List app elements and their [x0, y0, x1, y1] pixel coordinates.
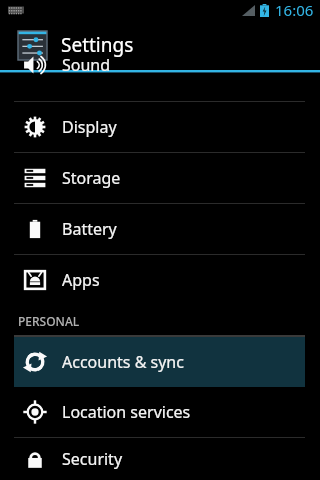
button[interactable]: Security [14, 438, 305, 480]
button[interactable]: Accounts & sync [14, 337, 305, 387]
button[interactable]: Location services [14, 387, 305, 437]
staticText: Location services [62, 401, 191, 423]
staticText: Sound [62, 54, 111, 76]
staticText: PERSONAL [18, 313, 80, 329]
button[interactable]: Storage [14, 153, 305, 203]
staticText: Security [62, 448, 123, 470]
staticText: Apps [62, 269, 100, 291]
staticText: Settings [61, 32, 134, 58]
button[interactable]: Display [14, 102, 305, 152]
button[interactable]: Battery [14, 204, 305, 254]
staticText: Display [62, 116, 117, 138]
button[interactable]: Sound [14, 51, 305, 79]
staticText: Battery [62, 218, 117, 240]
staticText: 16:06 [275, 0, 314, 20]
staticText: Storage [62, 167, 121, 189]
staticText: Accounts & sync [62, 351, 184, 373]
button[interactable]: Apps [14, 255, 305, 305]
···
ASSIGNMENT: All records above must be output exactly as they stand, excluding pictures.

EXERCISE ANSWER:
List app elements and their [x0, y0, x1, y1] pixel coordinates.
button[interactable]: Security [14, 438, 305, 480]
button[interactable]: Accounts & sync [14, 337, 305, 387]
button[interactable]: Location services [14, 387, 305, 437]
staticText: Location services [62, 401, 191, 423]
staticText: Sound [62, 54, 111, 76]
staticText: PERSONAL [18, 313, 80, 329]
button[interactable]: Storage [14, 153, 305, 203]
staticText: Security [62, 448, 123, 470]
staticText: Apps [62, 269, 100, 291]
staticText: Settings [61, 32, 134, 58]
button[interactable]: Display [14, 102, 305, 152]
button[interactable]: Battery [14, 204, 305, 254]
staticText: Display [62, 116, 117, 138]
button[interactable]: Sound [14, 51, 305, 79]
staticText: Battery [62, 218, 117, 240]
staticText: 16:06 [275, 0, 314, 20]
staticText: Storage [62, 167, 121, 189]
staticText: Accounts & sync [62, 351, 184, 373]
button[interactable]: Apps [14, 255, 305, 305]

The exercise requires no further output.